Water researcher sees recovery from acid rain in the tint of lakes
By Ry Rivard
When Paul Bukaveckas was first studying the effects of acid rain on Adirondack lakes in the late 1980s, he came across some stunning sights.
On Silver Lake, the namesake of the Silver Lake Wilderness in the southern Adirondacks, he remembers sitting in a boat and being able to see all the way to the bottom of the lake, down some 60 feet.
When he returned a few years ago, the lake was not so clear.
That’s a good thing.
One of the surprising effects of Adirondack waters’ recovery from acid rain is that they are becoming a bit browner.
Bukaveckas, now a professor at Virginia Commonwealth University, recently visited 20 lakes that had been part of his research back in the 1980s, including Silver. The findings, which were published this spring in the scientific journal Aquatic Science, are the latest confirmation that lakes are recovering from acid rain.

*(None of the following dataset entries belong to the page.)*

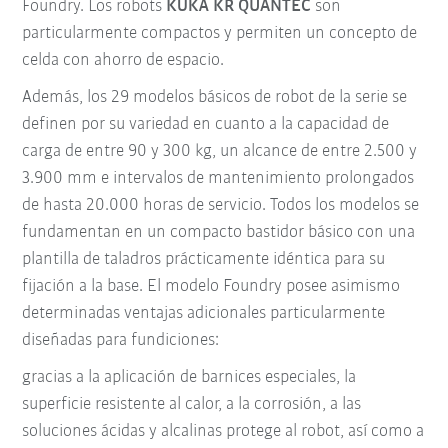
Foundry. Los robots
KUKA KR QUANTEC
son
particularmente compactos y permiten un concepto de
celda con ahorro de espacio.
Además, los 29 modelos básicos de robot de la serie se
definen por su variedad en cuanto a la capacidad de
carga de entre 90 y 300 kg, un alcance de entre 2.500 y
3.900 mm e intervalos de mantenimiento prolongados
de hasta 20.000 horas de servicio. Todos los modelos se
fundamentan en un compacto bastidor básico con una
plantilla de taladros prácticamente idéntica para su
fijación a la base. El modelo Foundry posee asimismo
determinadas ventajas adicionales particularmente
diseñadas para fundiciones:
gracias a la aplicación de barnices especiales, la
superficie resistente al calor, a la corrosión, a las
soluciones ácidas y alcalinas protege al robot, así como a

Clean air regulations in the 1990s and the more recent turn away from coal-fired power have all cut back on the amount of noxious acids going into air and falling back down with rain.
Research of waterways in other regions, and now Bukaveckas’ in the Adirondacks, show that these improvements are now visible on the ground—but in ways that may daunt the human eye’s expectations of what a healthy lake should look like.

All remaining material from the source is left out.